I just discovered this and haven’t read all the chapters yet, but I’m truly not the monster many of you think I am.

Jennifer’s memory is slightly flawed about our meeting in the airport. I’d only walked a few feet past her when I heard her call out “Mother!”. She did *not* have to chase me outside. But thanks to my own mother’s family not being the kissy-huggy sort (altho my father’s side was, we didn’t see much of them), it’s not my custom to hug *anybody* in an airport no matter how long it’s been since I’ve seen them. I didn’t have to stop on the way back, btw. If I’d known not immediately hugging Jen in the O’Hare terminal would be published here, I might’ve changed planes in Chicago and gone straight on to Kansas instead. Now *that* would’ve been something to get your shorts in a knot over, Jen.

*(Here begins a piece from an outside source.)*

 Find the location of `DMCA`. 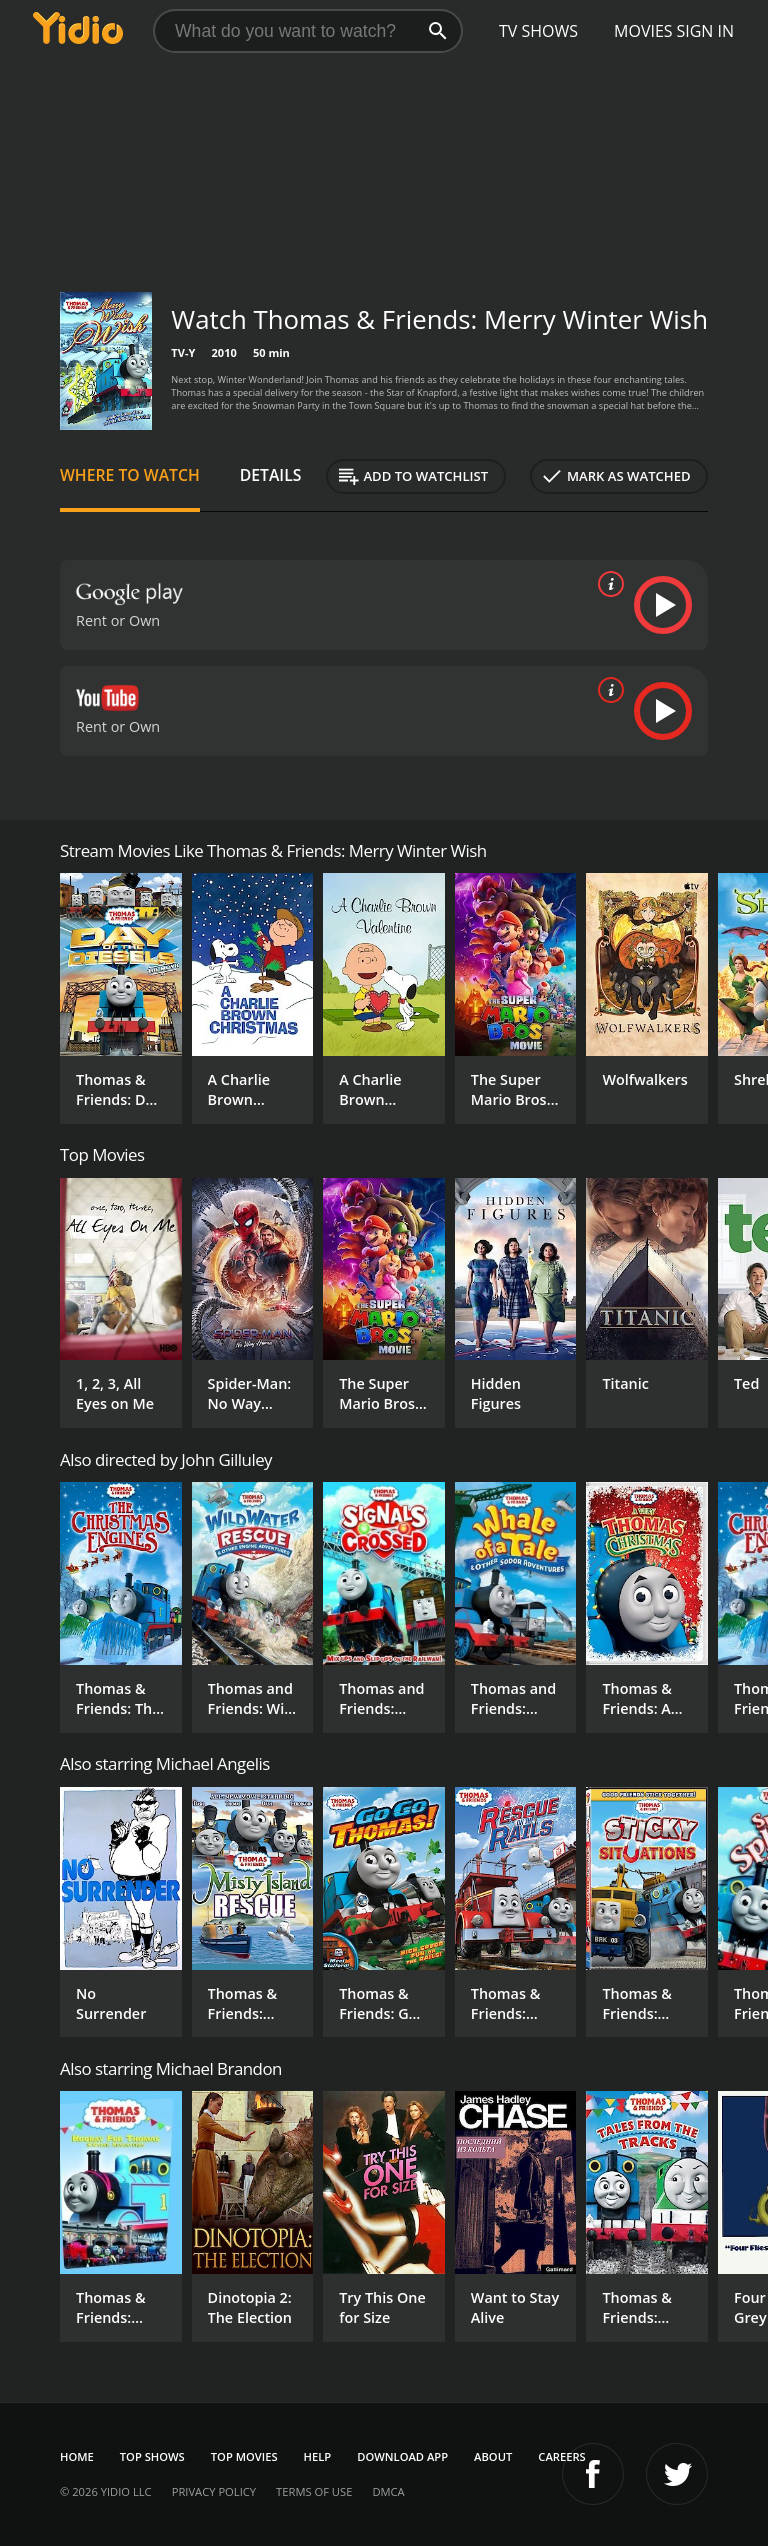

Hopefully you will mention the morning when Girl, only a week old, wouldn’t stop crying no matter what you did. It was already 10 o’clock, you hadn’t had a shower, let alone dressed. I’d been outside on the patio with Boy, heard Girl’s wailing, went inside to find you standing in the kitchen holding her and looking frantic. I said “Go take your shower”, took Girl out of her arms, at which point Girl immediately stopped crying. While you showered and collected yourself, Girl and her grandma had a bonding session in the big chair in the living room.

Again, I haven’t read all of the chapters here, but perhaps you will mention, after the many times I’ve been to your homes (plural), why you have never ever visited mine despite many requests to do so.

Emily R September 4, 2008 at 8:02 pm

It is not a child’s place to reach out to her mother. It is the other way around.

Emily Rs last blog post..And, now, back to our regularly scheduled posts

flutter September 4, 2008 at 11:21 pm

Blah blah blah blah blame everybody else, make your daughter feel like shit, like you always have, don’t take any personal responsibility for the fact that you are a hack as a parent.

You held Girl so Jenn could take a shower? OH MY GOD. Why was the media not alerted?! This is truly an amazing and heartening display of nurturing that must immediately be rewarded. I know! I’ll make certain that a bust in your likeness is placed in the White House.

You have some nerve lady, and may I applaud your absolute class? Oh, nope, I can’t since none is apparent nor forthcoming.

Let your daughter have her space. You are not identified by name, none of us know who you are, but with every vitriolic word you spew, we are getting to know better WHAT you are.